• DATA:

+++++

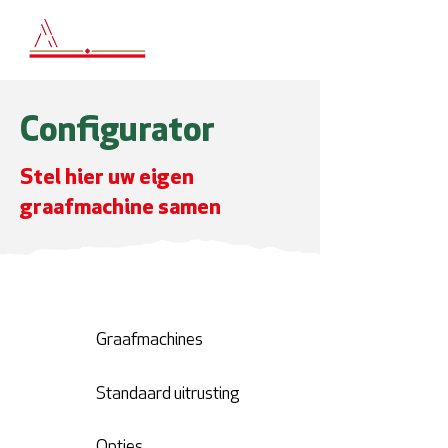
Configurator
Stel hier uw eigen
graafmachine samen
1
Graafmachines
2
Standaard uitrusting
Opties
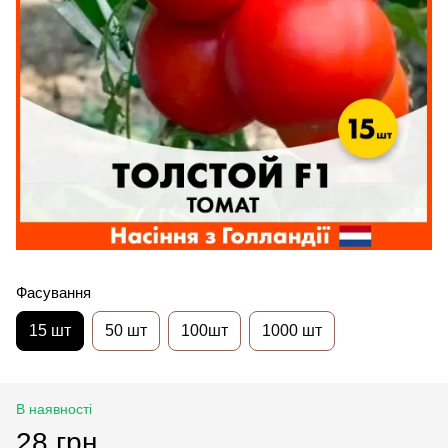
Фасування
15 шт
50 шт
100шт
1000 шт
В наявності
28 грн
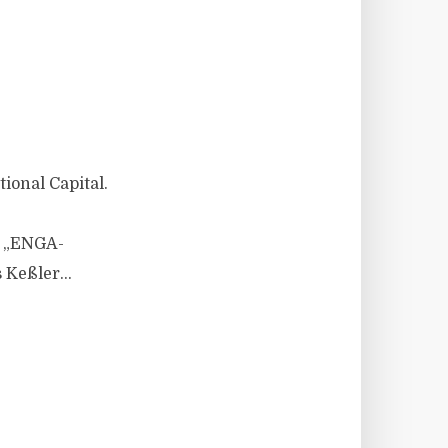
onal Capital.
F „ENGA-
Keßler...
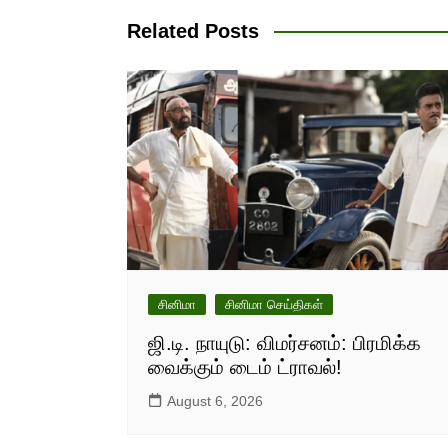
Related Posts
சினிமா
சினிமா செய்திகள்
ஜி.டி. நாயுடு: விமர்சனம்: பிரமிக்க
வைக்கும் டைம் ட்ராவல்!
August 6, 2026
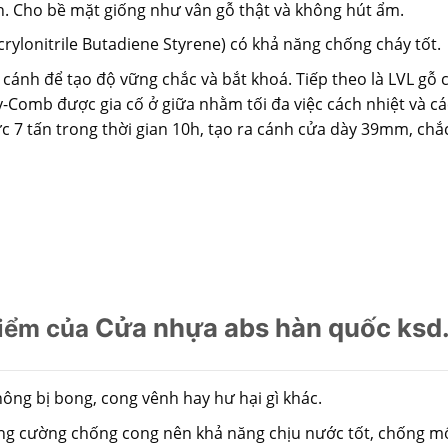
h. Cho bề mặt giống như vân gỗ thật và không hút ẩm.
Acrylonitrile Butadiene Styrene) có khả năng chống cháy tốt.
cánh để tạo độ vững chắc và bắt khoá. Tiếp theo là LVL gỗ
y-Comb được gia cố ở giữa nhằm tối đa việc cách nhiệt và cá
ực 7 tấn trong thời gian 10h, tạo ra cánh cửa dày 39mm, c
Cửa nhựa abs hàn quốc ks
iểm của
ông bị bong, cong vênh hay hư hại gì khác.
ăng cường chống cong nên khả năng chịu nước tốt, chống m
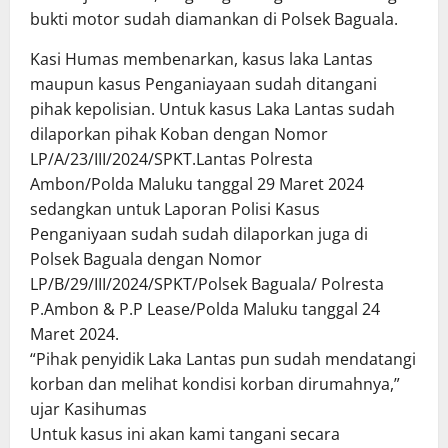
bukti motor sudah diamankan di Polsek Baguala.
Kasi Humas membenarkan, kasus laka Lantas
maupun kasus Penganiayaan sudah ditangani
pihak kepolisian. Untuk kasus Laka Lantas sudah
dilaporkan pihak Koban dengan Nomor
LP/A/23/III/2024/SPKT.Lantas Polresta
Ambon/Polda Maluku tanggal 29 Maret 2024
sedangkan untuk Laporan Polisi Kasus
Penganiyaan sudah sudah dilaporkan juga di
Polsek Baguala dengan Nomor
LP/B/29/III/2024/SPKT/Polsek Baguala/ Polresta
P.Ambon & P.P Lease/Polda Maluku tanggal 24
Maret 2024.
“Pihak penyidik Laka Lantas pun sudah mendatangi
korban dan melihat kondisi korban dirumahnya,”
ujar Kasihumas
Untuk kasus ini akan kami tangani secara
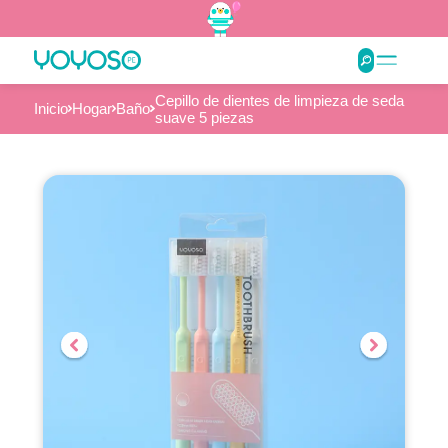
Cepillo de dientes de limpieza de seda
Inicio
Hogar
Baño
suave 5 piezas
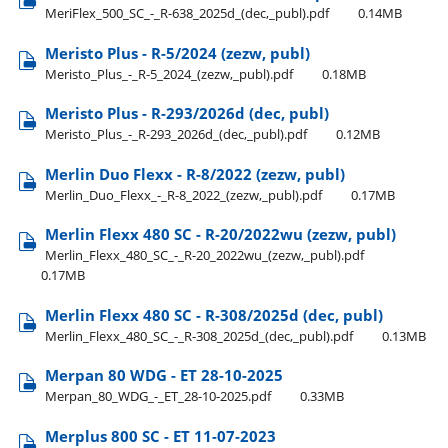
MeriFlex​_500​_SC​_-​_R-638​_2025d​_(dec,​_publ).pdf
0.14MB
Meristo Plus - R-5/2024 (zezw, publ)
Meristo​_Plus​_-​_R-5​_2024​_(zezw,​_publ).pdf
0.18MB
Meristo Plus - R-293/2026d (dec, publ)
Meristo​_Plus​_-​_R-293​_2026d​_(dec,​_publ).pdf
0.12MB
Merlin Duo Flexx - R-8/2022 (zezw, publ)
Merlin​_Duo​_Flexx​_-​_R-8​_2022​_(zezw,​_publ).pdf
0.17MB
Merlin Flexx 480 SC - R-20/2022wu (zezw, publ)
Merlin​_Flexx​_480​_SC​_-​_R-20​_2022wu​_(zezw,​_publ).pdf
0.17MB
Merlin Flexx 480 SC - R-308/2025d (dec, publ)
Merlin​_Flexx​_480​_SC​_-​_R-308​_2025d​_(dec,​_publ).pdf
0.13MB
Merpan 80 WDG - ET 28-10-2025
Merpan​_80​_WDG​_-​_ET​_28-10-2025.pdf
0.33MB
Merplus 800 SC - ET 11-07-2023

+++++

• GOAL OF THE EXERCISE: Every line that includes "Lantas" must be copied from the material above.

• SOLUTION:
Kasi Humas membenarkan, kasus laka Lantas
pihak kepolisian. Untuk kasus Laka Lantas sudah
LP/A/23/III/2024/SPKT.Lantas Polresta
“Pihak penyidik Laka Lantas pun sudah mendatangi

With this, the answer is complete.